- [EXERCISE REQUIREMENTS]:
Please return only the lines from the one with "uindo? Voce pode ajudar a manter a jam viva!" through the final line of the data, unchanged, with pictures omitted.

(Page images and extracted text)
----

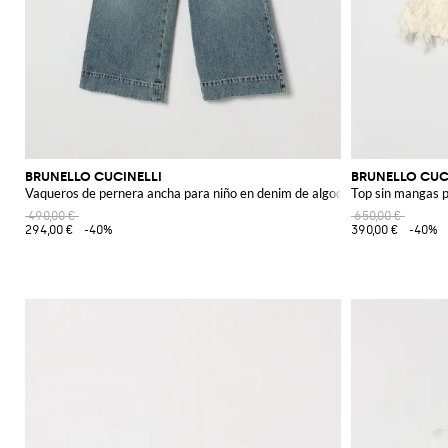
BRUNELLO CUCINELLI
BRUNELLO CUC
Vaqueros de pernera ancha para niño en denim de algodón de talle medio
Top sin mangas p
490,00 €
650,00 €
294,00 €
-40%
390,00 €
-40%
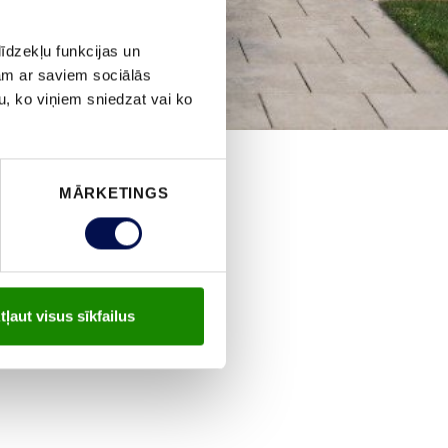
īdzekļu funkcijas un
jam ar saviem sociālās
u, ko viņiem sniedzat vai ko
MĀRKETINGS
tļaut visus sīkfailus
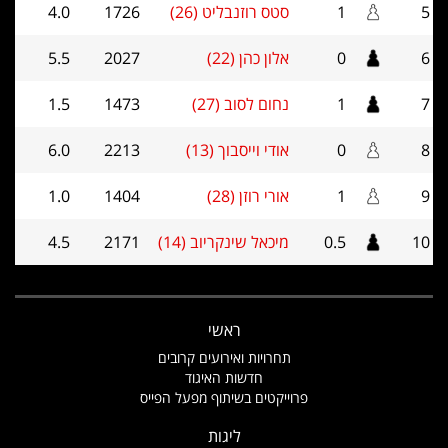
5
1
סטס רוזנבליט (26)
1726
4.0
6
0
אלון כהן (22)
2027
5.5
7
1
נחום לסוב (27)
1473
1.5
8
0
אודי וייסבוך (13)
2213
6.0
9
1
אורי רוזן (28)
1404
1.0
10
0.5
מיכאל שינקריוב (14)
2171
4.5
ראשי
תחרויות ואירועים קרובים
חדשות האיגוד
פרוייקטים בשיתוף מפעל הפייס
ליגות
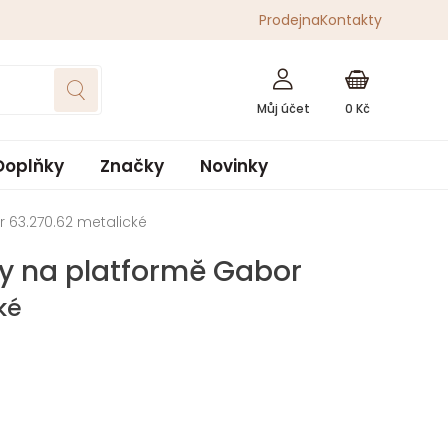
Prodejna
Kontakty
0
Kč
Doplňky
Značky
Novinky
 63.270.62 metalické
y na platformě Gabor
ké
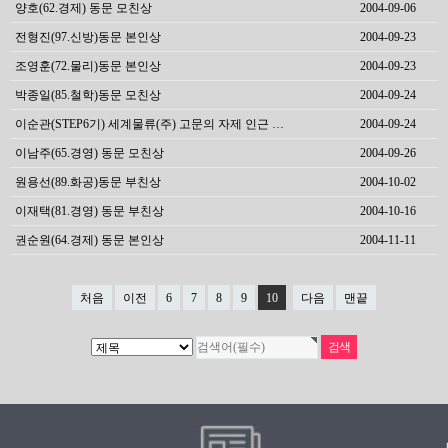
양호(62.경제) 동문 모친상
2004-09-06
전형진(97.신방)동문 본인상
2004-09-23
조영훈(72.물리)동문 본인상
2004-09-23
박종일(85.철학)동문 모친상
2004-09-24
이순관(STEP6기) 세계물류(주) 고문의 자제 인근 …
2004-09-24
이남주(65.경영) 동문 모친상
2004-09-26
원용선(89.화공)동문 부친상
2004-10-02
이재택(81.경영) 동문 부친상
2004-10-16
권순원(64.경제) 동문 본인상
2004-11-11
처음
이전
6
7
8
9
10
다음
맨끝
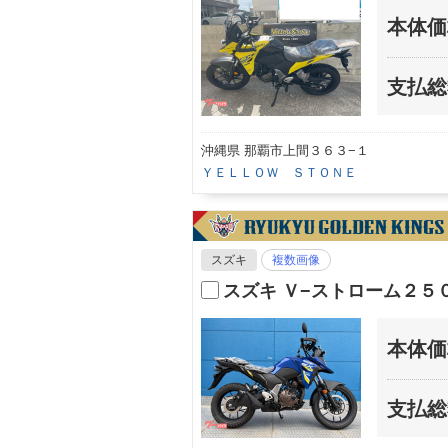
本体価
支払総
沖縄県 那覇市上間３６３−１
ＹＥＬＬＯＷ ＳＴＯＮＥ
スズキ
複数画像
スズキ Ｖ−ストローム２５
本体価
支払総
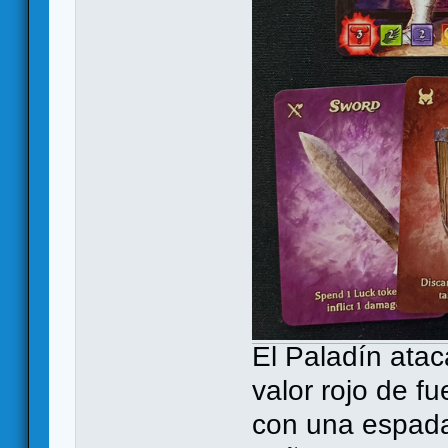
El Paladín atac
valor rojo de f
con una espada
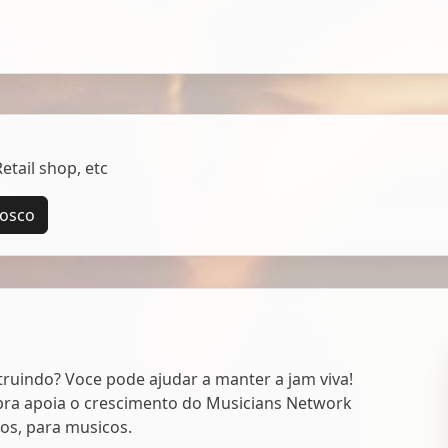
tail shop, etc
nosco
uindo? Voce pode ajudar a manter a jam viva!
ra apoia o crescimento do Musicians Network
cos, para musicos.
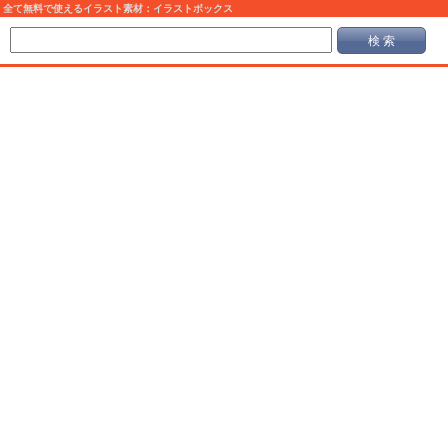
全て無料で使えるイラスト素材：イラストボックス
検 索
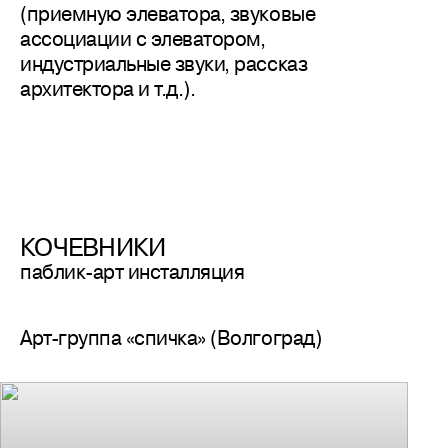
(приемную элеватора, звуковые
ассоциации с элеватором,
индустриальные звуки, рассказ
архитектора и т.д.).
КОЧЕВНИКИ
паблик-арт инсталляция
Арт-группа «спичка» (Волгоград)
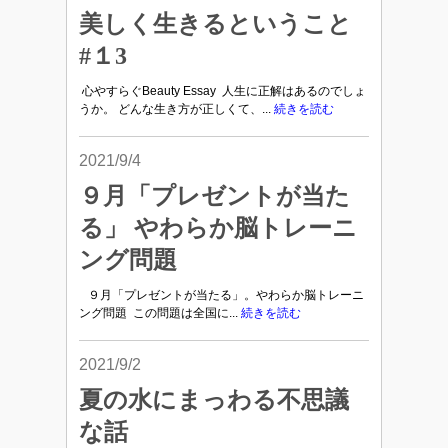
美しく生きるということ
#１3
心やすらぐBeauty Essay 人生に正解はあるのでしょ
うか。 どんな生き方が正しくて、...
続きを読む
2021/9/4
９月「プレゼントが当た
る」 やわらか脳トレーニ
ング問題
９月「プレゼントが当たる」。やわらか脳トレーニ
ング問題 この問題は全国に...
続きを読む
2021/9/2
夏の水にまっわる不思議
な話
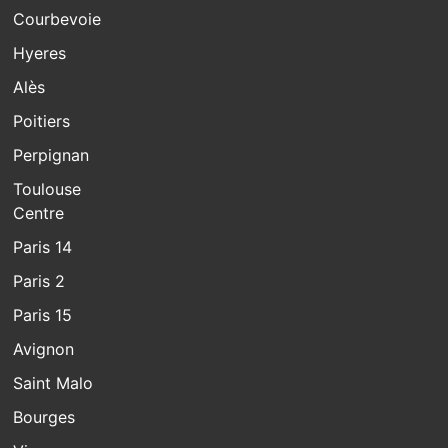
Courbevoie
Hyeres
Alès
Poitiers
Perpignan
Toulouse
Centre
Paris 14
Paris 2
Paris 15
Avignon
Saint Malo
Bourges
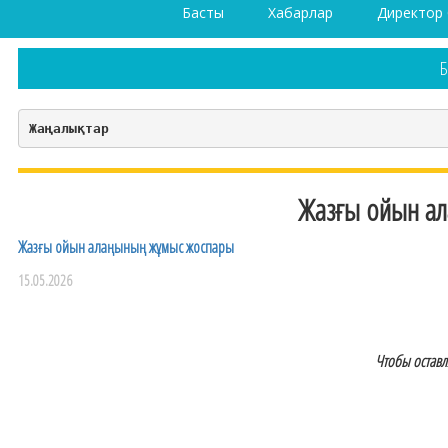
Басты
Хабарлар
Директор
Б
Жаңалықтар
Жазғы ойын а
Жазғы ойын алаңының жұмыс жоспары
15.05.2026
Чтобы остав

----

- [REPLY TO THE EXERCISE]:
uindo? Voce pode ajudar a manter a jam viva!
ra apoia o crescimento do Musicians Network
cos, para musicos.
全て無料で使えるイラスト素材：イラストボックス
検 索
(приемную элеватора, звуковые
ассоциации с элеватором,
индустриальные звуки, рассказ
архитектора и т.д.).
КОЧЕВНИКИ
паблик-арт инсталляция
Арт-группа «спичка» (Волгоград)
美しく生きるということ
#１3
心やすらぐBeauty Essay 人生に正解はあるのでしょ
うか。 どんな生き方が正しくて、...
続きを読む
2021/9/4
９月「プレゼントが当た
る」 やわらか脳トレーニ
ング問題
９月「プレゼントが当たる」。やわらか脳トレーニ
ング問題 この問題は全国に...
続きを読む
2021/9/2
夏の水にまっわる不思議
な話
Courbevoie
Hyeres
Alès
Poitiers
Perpignan
Toulouse
Centre
Paris 14
Paris 2
Paris 15
Avignon
Saint Malo
Bourges
Басты
Хабарлар
Директор
Б
Жаңалықтар
Жазғы ойын а
Жазғы ойын алаңының жұмыс жоспары
15.05.2026
Чтобы остав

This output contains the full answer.